台湾のディアスポラ香港人キリスト者の「二次移民」 松谷曄介 【この世界の片隅から】

香港国家安全維持法が2020年6月末に成立して以降、イギリスをはじめとする海外への香港人の移民・離散(ディアスポラ)が相次いでいることは周知の通りだが、台湾も香港との地理的・言語的に近さから、香港人の移住先の一つとなってきた。

しかしイギリスとは対象的に、台湾政府の移民政策は種々の理由から厳しくなり、一時的に居留はできても定住権をなかなか取得できず、再度、別の国へ「二次移民」することを選択した香港人が少なくない。

そうした中、台湾の香港人教会「淡水香港教会」が、昨年12月に解散を宣言した。同教会は、「香港牧師ネットワーク」の発足と「香港2020福音宣言」の起草に中心的に関わった王少勇牧師が、親中派メディアから名指しで批判され台湾への避難・移住を余儀なくされた後、紆余曲折を経て2021年9月に台湾基督長老教会・淡水教会の集会室を間借りする形で設立された教会だ。

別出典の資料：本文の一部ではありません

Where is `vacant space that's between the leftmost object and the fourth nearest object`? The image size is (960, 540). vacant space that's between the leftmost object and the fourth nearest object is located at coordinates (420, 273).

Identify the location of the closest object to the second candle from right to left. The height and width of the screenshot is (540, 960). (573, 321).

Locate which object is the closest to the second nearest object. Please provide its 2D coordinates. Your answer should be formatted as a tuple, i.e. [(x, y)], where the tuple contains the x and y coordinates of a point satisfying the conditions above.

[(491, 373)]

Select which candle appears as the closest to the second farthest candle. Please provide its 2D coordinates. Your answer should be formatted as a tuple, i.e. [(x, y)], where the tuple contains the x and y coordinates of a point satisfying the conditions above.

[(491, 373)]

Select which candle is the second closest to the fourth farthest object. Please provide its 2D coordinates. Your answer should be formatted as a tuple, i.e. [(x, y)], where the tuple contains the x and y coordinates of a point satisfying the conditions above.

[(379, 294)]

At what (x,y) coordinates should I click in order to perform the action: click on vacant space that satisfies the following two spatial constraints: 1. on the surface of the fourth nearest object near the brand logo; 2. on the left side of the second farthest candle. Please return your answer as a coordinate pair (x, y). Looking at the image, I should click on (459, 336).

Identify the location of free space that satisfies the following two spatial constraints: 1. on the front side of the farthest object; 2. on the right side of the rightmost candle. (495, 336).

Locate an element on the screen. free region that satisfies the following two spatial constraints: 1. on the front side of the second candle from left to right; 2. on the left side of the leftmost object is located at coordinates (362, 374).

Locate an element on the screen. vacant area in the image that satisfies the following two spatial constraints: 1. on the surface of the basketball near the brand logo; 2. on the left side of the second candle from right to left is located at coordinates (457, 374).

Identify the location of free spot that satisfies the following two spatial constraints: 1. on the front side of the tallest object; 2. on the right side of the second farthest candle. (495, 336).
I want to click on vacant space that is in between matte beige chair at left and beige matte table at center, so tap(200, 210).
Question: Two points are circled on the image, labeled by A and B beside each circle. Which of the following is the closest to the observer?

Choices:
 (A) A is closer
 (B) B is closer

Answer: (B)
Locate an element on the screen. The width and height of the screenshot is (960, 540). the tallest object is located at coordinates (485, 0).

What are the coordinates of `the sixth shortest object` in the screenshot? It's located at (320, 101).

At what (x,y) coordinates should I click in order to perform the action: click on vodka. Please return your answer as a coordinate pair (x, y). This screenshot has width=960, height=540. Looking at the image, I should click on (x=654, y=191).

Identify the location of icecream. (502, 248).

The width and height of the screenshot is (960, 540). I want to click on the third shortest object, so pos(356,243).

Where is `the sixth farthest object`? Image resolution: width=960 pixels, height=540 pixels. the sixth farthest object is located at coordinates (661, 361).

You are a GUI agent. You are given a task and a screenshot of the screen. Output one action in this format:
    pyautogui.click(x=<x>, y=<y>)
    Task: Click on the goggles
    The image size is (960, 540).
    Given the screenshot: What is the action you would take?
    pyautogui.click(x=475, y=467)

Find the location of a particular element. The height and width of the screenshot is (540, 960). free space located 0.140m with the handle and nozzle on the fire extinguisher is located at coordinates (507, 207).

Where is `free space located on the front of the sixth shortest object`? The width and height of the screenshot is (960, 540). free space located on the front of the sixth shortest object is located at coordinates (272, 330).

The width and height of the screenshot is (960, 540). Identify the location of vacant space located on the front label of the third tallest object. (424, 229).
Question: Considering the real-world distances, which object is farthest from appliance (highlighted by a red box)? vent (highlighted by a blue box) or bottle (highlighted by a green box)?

同教会はディアスポラ香港人と現地台湾人に仕えることを志し、自分たちの母語である広東語で礼拝しつつ、家族・友人・地域への伝道・奉仕に取り組んできた。

しかし王牧師は定住権をなかなか取得できず、台湾を離れてイギリスへ移住することを決断せざるを得なくなった。その後、同教会は1年近く主任牧師が不在のまま礼拝を守っていたが、「二次移民」で台湾を離れる会員が相次ぎ、最終的には残っていた約20人の会員で会議を開き、解散を決定したという。こうして一つのディアスポラ香港人教会が、2年4カ月という短い歴史に幕を下ろしたのだった。

このように、定住権取得が台湾に移住した香港人が直面する大きな課題の一つなのだが、問題はそれだけではないようだ。筆者は昨年、台湾で複数の香港人と台湾人からさまざまな話を聞く機会を得たが、定住権取得の困難さに加え、特に二つの課題があることが分かってきた。

第一に、香港人同士における相互信頼の欠如だ。2019年から20年にかけて香港の激動の時期を共に経験し、将来に不安を覚えて海外に移住・避難した香港人同士ならば仲間意識が強いのではないか、と筆者は考えていたのだが、現実はそうではないようだ。台北市で話を聞いた香港人のA氏は、「香港人同士でも、相手が親中派の人かもしれず、自分のことを探っている情報員かもしれないと疑心暗鬼になってしまい、簡単には信頼することができないのだ」と悲しげに心の内を漏らした。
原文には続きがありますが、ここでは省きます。